* **EXERCISE INSTRUCTIONS**: Using the listing below, show all lines that hold the word "Influencers".

* **DATA EXCERPTS**:
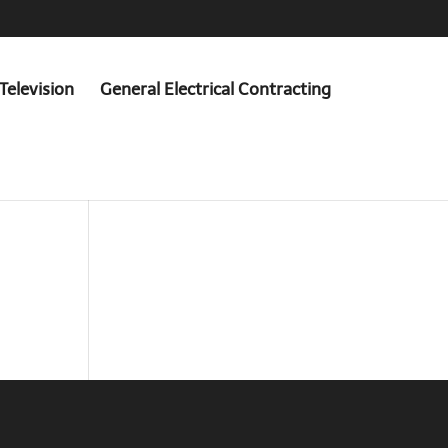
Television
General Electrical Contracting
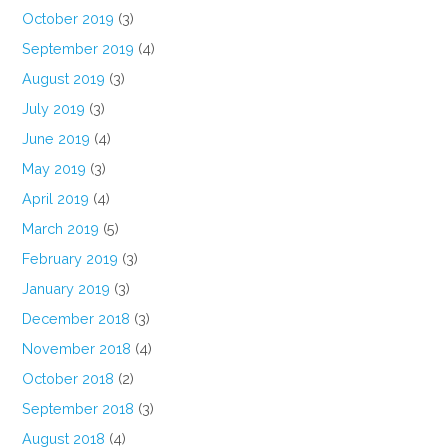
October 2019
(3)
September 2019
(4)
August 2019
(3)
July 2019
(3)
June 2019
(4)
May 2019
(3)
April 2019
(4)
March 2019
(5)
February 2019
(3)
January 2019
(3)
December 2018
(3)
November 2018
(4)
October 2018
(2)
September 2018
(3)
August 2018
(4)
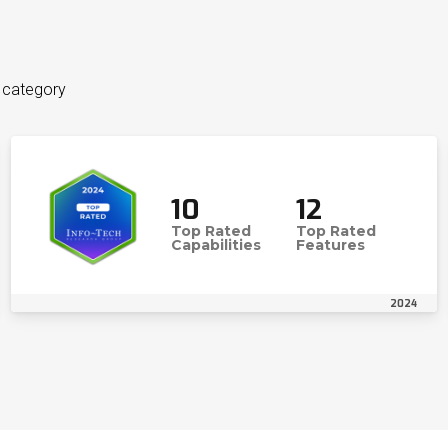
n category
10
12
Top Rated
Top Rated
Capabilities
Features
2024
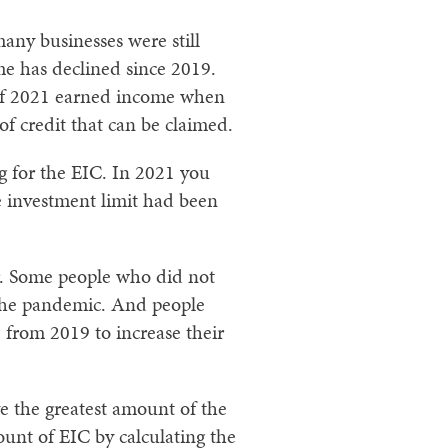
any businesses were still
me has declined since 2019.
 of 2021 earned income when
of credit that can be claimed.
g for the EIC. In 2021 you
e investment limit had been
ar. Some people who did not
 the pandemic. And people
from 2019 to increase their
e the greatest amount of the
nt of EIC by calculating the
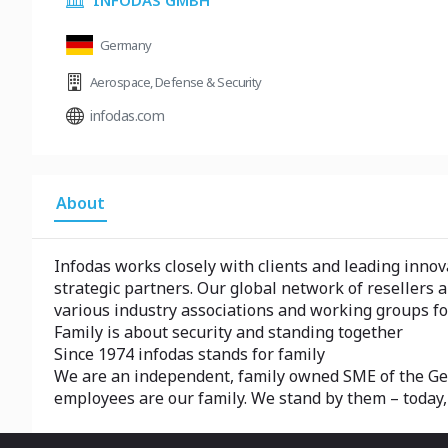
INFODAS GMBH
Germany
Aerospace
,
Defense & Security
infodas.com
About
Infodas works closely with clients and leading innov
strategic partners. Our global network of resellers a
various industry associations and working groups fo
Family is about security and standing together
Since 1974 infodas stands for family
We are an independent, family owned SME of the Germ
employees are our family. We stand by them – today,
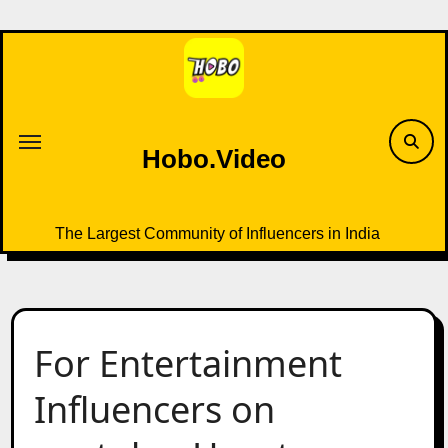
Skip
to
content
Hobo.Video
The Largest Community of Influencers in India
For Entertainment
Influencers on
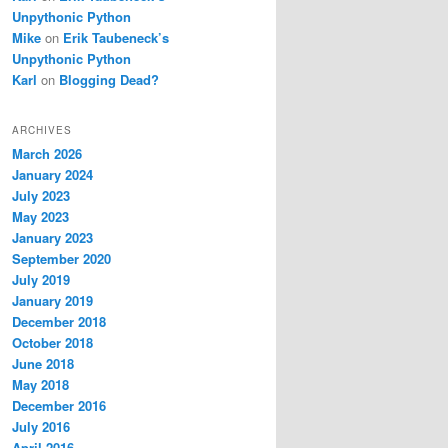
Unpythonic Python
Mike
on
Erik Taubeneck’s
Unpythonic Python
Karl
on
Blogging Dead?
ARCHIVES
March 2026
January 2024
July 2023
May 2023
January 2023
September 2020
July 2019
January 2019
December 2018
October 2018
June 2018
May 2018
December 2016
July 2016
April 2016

* **THE COMPLETED TASK**:
The Largest Community of Influencers in India
Influencers on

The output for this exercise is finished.